Plant and sow annual flowers
Clods to plant If sowing is an economical solution, you can choose to buy ready-to-plant flowers. Save time guaranteed! Only downside, the choice of species sold in plants is more limited than in sowing. Annual flowers are sold in garden centers in small clods. They can be planted from mid-April when the risk of frost is over. Dig holes larger than the size of the root ball, then carefully remove the young plants from their pots. Install them at the correct depth: the base of the rod at surface level. It is preferable to wet the roots, which are often too dry, after unpotting. Plants should be spaced 10 to 20 cm apart. The addition of potting soil is always advised, without forgetting watering at the end of planting. Sowing in place, in the ground Sowing in the open ground in the spring is easy and works very well for most species. It involves burying the seeds where they will grow and flower all summer. You can thus directly sow the seeds of certain annuals, "the annuals to be sown in place" such as the belle de jour, the immortelle, the lavatera, the poppy, the marigold, the flax, the lark's feet, the cosmos, just to name a few.
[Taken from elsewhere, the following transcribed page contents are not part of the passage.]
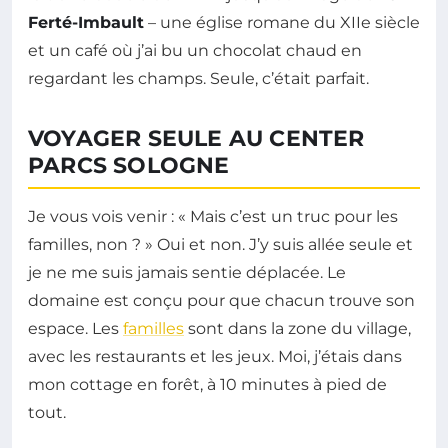
Ferté-Imbault
– une église romane du XIIe siècle
et un café où j’ai bu un chocolat chaud en
regardant les champs. Seule, c’était parfait.
VOYAGER SEULE AU CENTER
PARCS SOLOGNE
Je vous vois venir : « Mais c’est un truc pour les
familles, non ? » Oui et non. J’y suis allée seule et
je ne me suis jamais sentie déplacée. Le
domaine est conçu pour que chacun trouve son
espace. Les
familles
sont dans la zone du village,
avec les restaurants et les jeux. Moi, j’étais dans
mon cottage en forêt, à 10 minutes à pied de
tout.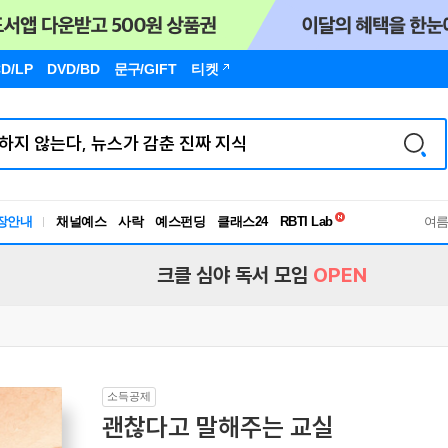
D/LP
DVD/BD
문구
/GIFT
티켓
독서유형검사
RBTI Lab
장안내
채널예스
사락
예스펀딩
클래스24
여
독서유형검사
크클 심야 독서 모임
OPEN
소득공제
괜찮다고 말해주는 교실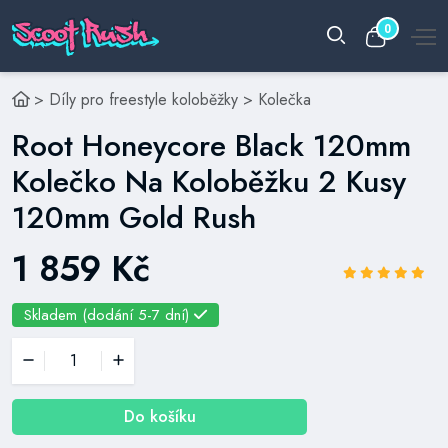
0
>
Díly pro freestyle koloběžky
>
Kolečka
Root Honeycore Black 120mm
Kolečko Na Koloběžku 2 Kusy
120mm Gold Rush
1 859 Kč
Skladem (dodání 5-7 dní)
Do košíku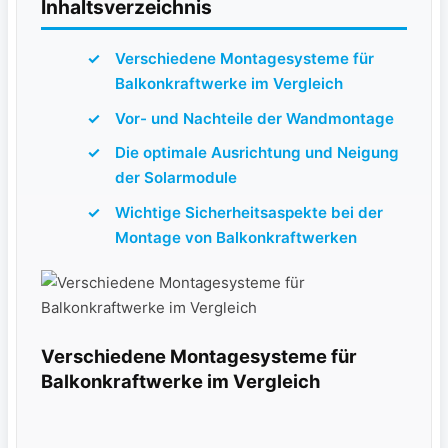
Inhaltsverzeichnis
Verschiedene⁣ Montagesysteme für⁣
Balkonkraftwerke im ‍Vergleich
Vor- und Nachteile der Wandmontage
Die optimale Ausrichtung und Neigung
der Solarmodule
Wichtige Sicherheitsaspekte bei der
Montage ‍von Balkonkraftwerken
Verschiedene Montagesysteme für
Balkonkraftwerke ⁣im‌ Vergleich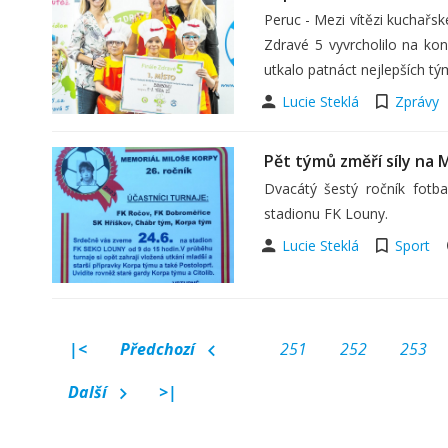
Peruc - Mezi vítězi kuchařsk
Zdravé 5 vyvrcholilo na kon
utkalo patnáct nejlepších tý
Lucie Steklá
Zprávy
Pět týmů změří síly na 
Dvacátý šestý ročník fotb
stadionu FK Louny.
Lucie Steklá
Sport
|<
Předchozí
251
252
253
Další
>|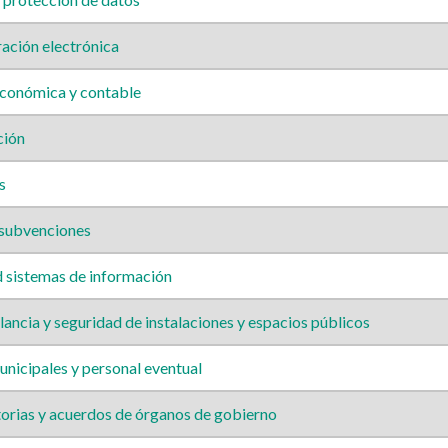
ación electrónica
conómica y contable
ción
s
 subvenciones
 sistemas de información
ancia y seguridad de instalaciones y espacios públicos
nicipales y personal eventual
rias y acuerdos de órganos de gobierno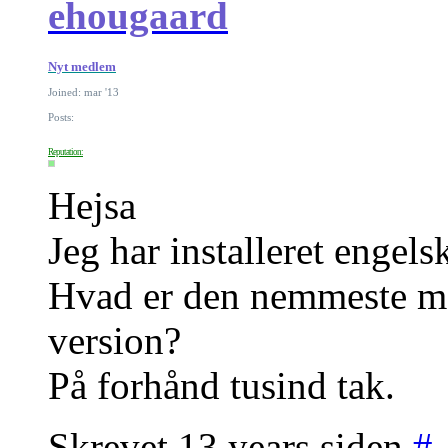
ehougaard
Nyt medlem
Joined: mar '13
Posts:
Reputation:
Hejsa
Jeg har installeret engel
Hvad er den nemmeste måd
version?
På forhånd tusind tak.
Skrevet 13 years siden
#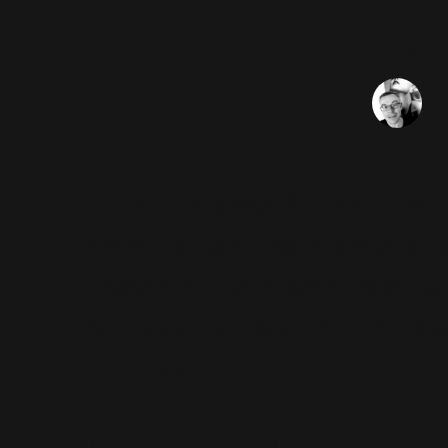
1er 
Sé
Alors que jusqu'à maintenant,
présente que dans les gran
Fraser ou Selfridges, elle v
boutique, au sein du très ch
Londres!
Le magasin ouvrira le 31 Août (tiens, c'est mo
Always be sure to prepare your soil well before planting. The beds must be digged and enriched by adding soil. Depending on the type of seed, three sowing techniques can be used. On the fly, in the rain, it allows seeds to be dispersed in disorder, therefore obtaining natural-looking beds. In line, made in a small furrow, it gives an orderly appearance to flower beds and flower beds and allows you to form colorful drawings in the garden. Finally the sowing can be done in poquet. The seeds are placed in groups of 3 or 4 in each hole to keep only the most beautiful plants. Sowing can be staggered from April to mid-June and it may be advisable to sow 15 days apart in order to obtain a succession of flowerings. Annual flowers: "hot" sowing Depending on the hardiness and the life cycle of each species, sowing can be done, not in the ground but "hot" in order to favor transplanting in place when the last frosts have passed. Non-rustic plants which have a fairly long development and are difficult to withstand the cold therefore need to be sown under a frame, in a greenhouse or inside the house. Sowing can be done from January for geraniums, petunias and begonias. The faster growing flowers will wait until March-April to be sown, this is the case for Indian roses, impatiens, petunias, lobelias, verbena… Fill your mini greenhouse with potting soil, scatter the seeds and cover them with 0 , 5 cm of sieved potting soil. The culture should be installed near a window at an ideal temperature between 18 and 20 ° C. Generally speaking, the germination of annual plants is very fast (3 to 15 days). Once your seedlings have 4 to 6 leaves, transplant them into small pots containing a mixture composed of half of compost and half of soil from the garden where they will grow, waiting to be installed in the garden when the risk of frost will be completely ruled out. When the seeds have germinated, thinning must be carried out, which consists of removing the excess seedlings, to allow them to have room to develop well. You just have to place them in the four corners of the garden ... without moderation! Thanks : Olivier Lefebvre - Botanic.